Advanced data science and analytics capabilities are becoming increasingly accessible through business intelligence and data visualization tools. This makes it easy to get caught up in all the feature-rich bells and whistles of the tool and lose track of the essentials of good data delivery. Often, the difference between a dashboard that drives critical insights and one that ends up lost and forgotten is a strong focus on business needs and context.
The framework and process behind dashboard design is even more important than the technology behind it. In this three-part series, we'll focus on a proven methodology for dashboard design, evaluation, and reporting.
Part 1: This blog will focus on how to design a dashboard
When planning a dashboard, consider these three crucial steps: identifying the audience, determining the views, and choosing the metrics.
1. Identify the audience
The first step in building a good tool is determining who the audience is and what they care about. Whether the dashboard will be used by the senior executives in your company or the junior analysts that report to you, ask the following questions to make your dashboard as relevant as possible:
- Which distinct audience(s) needs to drive what business decisions?
- What specific pain points do they have related to the topic?
- What information do they need and what noise could they do without?
- How much overlap exists in the needs of the various members of your audience and how much is unique?
- Which audience(s) should I prioritize?
It’s a basic step — but it’s critical to success. Many technically impressive dashboards have failed because their creators didn’t keep in mind what their audiences truly needed to see.
2. Determine the views
Creating views is about identifying the 2-4 topics that summarize the information the audience needs.
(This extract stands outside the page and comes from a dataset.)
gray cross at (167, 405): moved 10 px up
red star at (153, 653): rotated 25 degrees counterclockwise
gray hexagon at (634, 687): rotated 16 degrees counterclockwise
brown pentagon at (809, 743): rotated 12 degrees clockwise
If you have just one audience, this is usually simple. If you have multiple audiences, it may take a bit more work. In either case, consider their priorities and pain points to look for the broader areas of the business that will help address their needs.
Views are just a chain of information that connect to tell the broader story
For example, if you’re creating a dashboard for the CEO, there may be four separate views she needs to run the company: HR, operations, marketing, and sales. Alternatively, if you’re building a dashboard for a sales executive, it may be sales rep productivity, customer buying behavior, and all-up sales. By identifying these topics, you’ll develop a picture that tells a cohesive story and avoid simply coming up with a set of disparate metrics.
3. Choose the metrics
Determining which metrics to use is about telling a connected story, not simply throwing data on a page.
This isn’t always an easy step, so don’t worry if you struggle a bit. It’s common to come up with way more metrics than you should actually report on. As with any good brainstorming activity, come up with as many ideas as you can, then work to narrow the list.
Out of the steps we’ve covered, this one is the most difficult and the important. To make this process a bit easier, we leverage a framework called the “4 Ts”:
- Totals: Totals are sums of individual pieces of information. Frequently it is the total number of employees or the total revenue; it is the aggregate of the data. For instance, "The total revenue in the US is $900 million."
- Trends: Trends are patterns that suggest general movement and tendencies. It is commonly a rate of change over time, which can be a growth rate or an average rate of occurrence. Trends can also lead to a trigger, such as a downward trend in sales leading to the issuance of new product sales incentives. For instance, “LatAm revenue is growing at an average rate of 11% YoY in the last three years and 14% QoQ this year”
- Triggers: Triggers are reactions to defined business thresholds being met. An example we often see is when a salesperson hits a certain number, things like bonuses or additional benefits are triggered. For instance, “The SoCal sales team hit their quota in Q3, so in Q4 an additional 0.5% bonus kicks in”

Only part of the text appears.